Tout me parait extraordinairement long jusqu'à 16 heures.

Mon déjeuner avec Néha au bas de la statue, mon Enseignement de Biologie diverse, mon duel de regard avec Nhils dans les gradins (que j'ai remporté).

Mon imagination n'a eu de cesse de me torturer pendant ces heures. Quel genre d'annonce va-t-il faire ? Pourquoi faudrait-il que je sois là ?

« J'ai fauté avec l'héritière Kahn. Et sachez qu'elle aime quand on étreint sa gorge un peu trop fort ».

Ou alors...

« L'Héritière Kahn est dès à présent renvoyée du Stikos définitivement, et annexée du Continent. Vous ne la reverrez jamais, et tant mieux ! ».

Ou mieux !

« Je vais être père, ma femme nous donnera un héritier dans quelques mois.

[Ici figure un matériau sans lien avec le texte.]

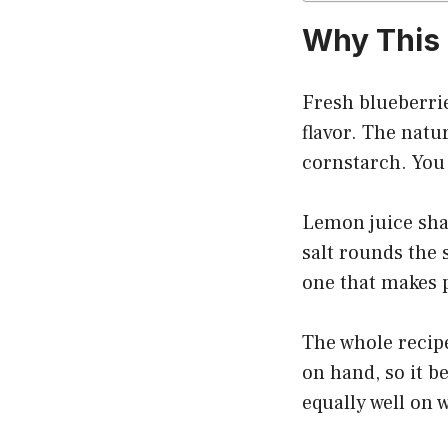
Why This 
Fresh blueberrie
flavor. The natu
cornstarch. You 
Lemon juice shar
salt rounds the 
one that makes p
The whole recipe
on hand, so it b
equally well on 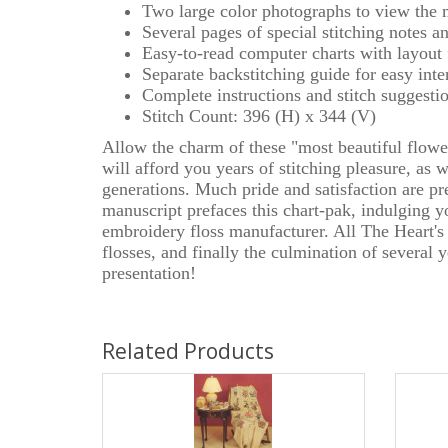
Two large color photographs to view the 
Several pages of special stitching notes a
Easy-to-read computer charts with layout
Separate backstitching guide for easy inte
Complete instructions and stitch suggesti
Stitch Count: 396 (H) x 344 (V)
Allow the charm of these "most beautiful flower
will afford you years of stitching pleasure, as 
generations. Much pride and satisfaction are pr
manuscript prefaces this chart-pak, indulging y
embroidery floss manufacturer. All The Heart's
flosses, and finally the culmination of several
presentation!
Related Products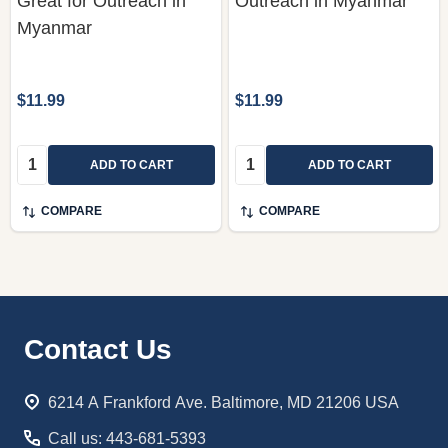
Great for Outreach in
Outreach in Myanmar
Myanmar
$11.99
$11.99
Quantity:
Quantity:
ADD TO CART
ADD TO CART
COMPARE
COMPARE
Footer
Contact Us
Start
6214 A Frankford Ave. Baltimore, MD 21206 USA
Call us: 443-681-5393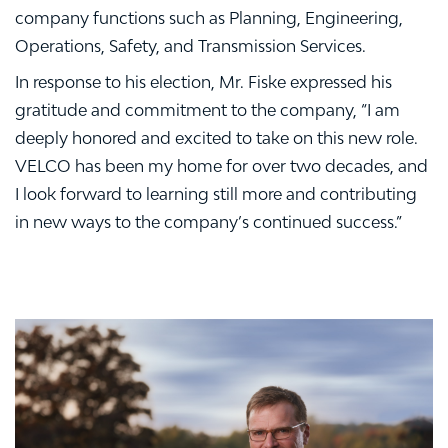
company functions such as Planning, Engineering,
Operations, Safety, and Transmission Services.
In response to his election, Mr. Fiske expressed his
gratitude and commitment to the company, “I am
deeply honored and excited to take on this new role.
VELCO has been my home for over two decades, and
I look forward to learning still more and contributing
in new ways to the company’s continued success.”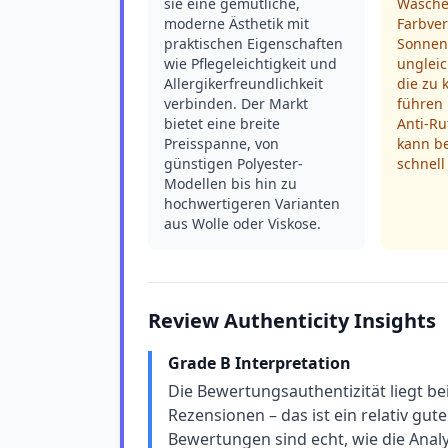
sie eine gemütliche,
Wasche
moderne Ästhetik mit
Farbve
praktischen Eigenschaften
Sonnen
wie Pflegeleichtigkeit und
ungleic
Allergikerfreundlichkeit
die zu 
verbinden. Der Markt
führen 
bietet eine breite
Anti-R
Preisspanne, von
kann be
günstigen Polyester-
schnell
Modellen bis hin zu
hochwertigeren Varianten
aus Wolle oder Viskose.
Review Authenticity Insights
Grade B Interpretation
Die Bewertungsauthentizität liegt be
Rezensionen – das ist ein relativ gut
Bewertungen sind echt, wie die Analys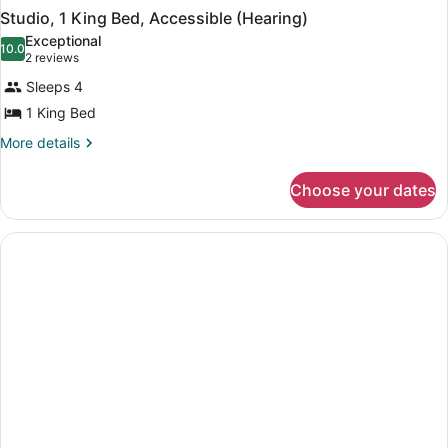
Studio, 1 King Bed, Accessible (Hearing)
Exceptional
10.0
10.0 out of 10
(2
2 reviews
reviews)
Sleeps 4
1 King Bed
More
More details
details
for
Choose your dates
Studio,
1
King
Bed,
Accessible
(Hearing)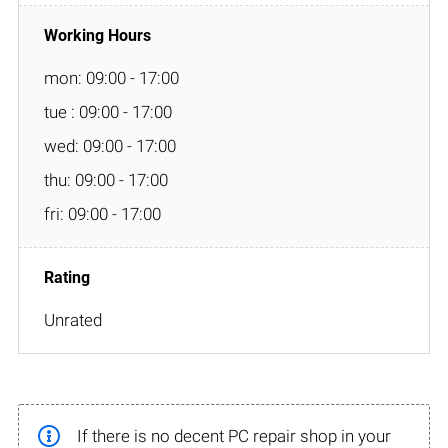
mon: 09:00 - 17:00
tue : 09:00 - 17:00
wed: 09:00 - 17:00
thu: 09:00 - 17:00
fri: 09:00 - 17:00
Unrated
If there is no decent PC repair shop in your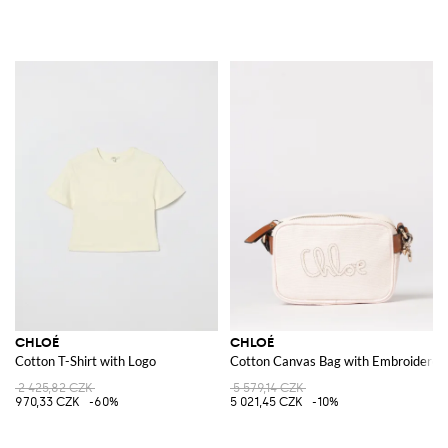
CHLOÉ
CHLOÉ
Cotton T-Shirt with Logo
Cotton Canvas Bag with Embroidered
2 425,82 CZK
5 579,14 CZK
970,33 CZK
-60%
5 021,45 CZK
-10%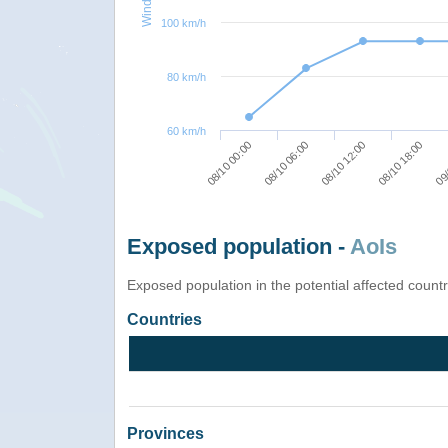
100 km/h
80 km/h
60 km/h
08/10 00:00
08/10 06:00
08/10 12:00
08/10 18:00
09/
Exposed population -
AoIs
Exposed population in the potential affected count
Countries
Provinces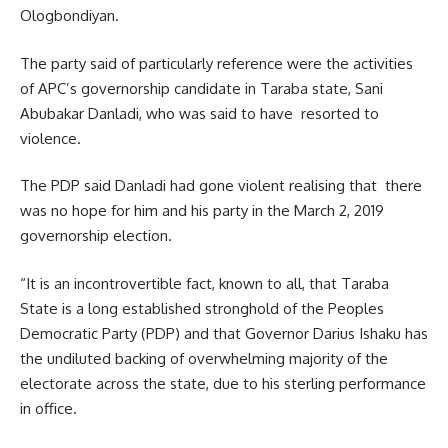
Ologbondiyan.
The party said of particularly reference were the activities
of APC’s governorship candidate in Taraba state, Sani
Abubakar Danladi, who was said to have resorted to
violence.
The PDP said Danladi had gone violent realising that there
was no hope for him and his party in the March 2, 2019
governorship election.
“It is an incontrovertible fact, known to all, that Taraba
State is a long established stronghold of the Peoples
Democratic Party (PDP) and that Governor Darius Ishaku has
the undiluted backing of overwhelming majority of the
electorate across the state, due to his sterling performance
in office.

Je me retire donc de l'enquête, et félicitez-moi. ».

C'est étonnant comme je peux régresser, quand il s'agit de lui. Ou s'agissait ? Car je n'ai aucune idée de qui est l'homme m'ayant affrontée tout à l'heure. Puissant. Sombre. Autoritaire.

Je l'ai si souvent vu trop léger, trop rieur, plein d'une malice parfois presqu'enfantine, que j'en oubliais en permanence sa véritable fonction, et sa place dans la hiérarchie sociale. Mais l'ordre atroce qu'il a lancé à la Protectrice, froid et sûr : « Baissez les yeux », m'a heurtée peut-être plus qu'elle.

« Méfie-toi des airs, Kahn ».

Bon sang, comme j'aurais dû écouter Araphël. Après tout, il est celui qui le connaît le mieux. Et comme je la comprends, à présent, sa phrase.

Avec aigreur, avec peine, avec inconfort...Mais je la comprends.

L'après-midi est enfin plein, et je rejoins la masse d'Apprenants agroupée dans la cour des Grands Penseurs, où une nouvelle estrade a été dressée.

Sur celle-ci, on peut admirer les Vénérables de leur tenue violette, la nouvelle Protectrice qui tente de paraître à son aise en dévisageant les derniers rangs de l'assistance -c'est-à-dire les premiers, seconds et troisièmes cycles, ceux qu'elle estime avoir le droit de regarder-, et aux côtés de la grande Vénérable, mains jointes devant lui, élégamment porteur de la cape verte des Avérés, Chosthovak Amaras, qui chuchote à Karass en attendant que tout le monde soit présent, en fixant quelqu'un plus bas.

Je cherche rapidement Araphël dans le rang des rhéteurs, au plus proche de la scène. Je reconnais sa tignasse châtaine à quelques mètres ; et à suivre le regard de Chosthovak planté sur l'estrade, ces deux-là s'observent.

La stature fière et impressionnante de l'Avéré sur la scène me déstabilise une fois de plus.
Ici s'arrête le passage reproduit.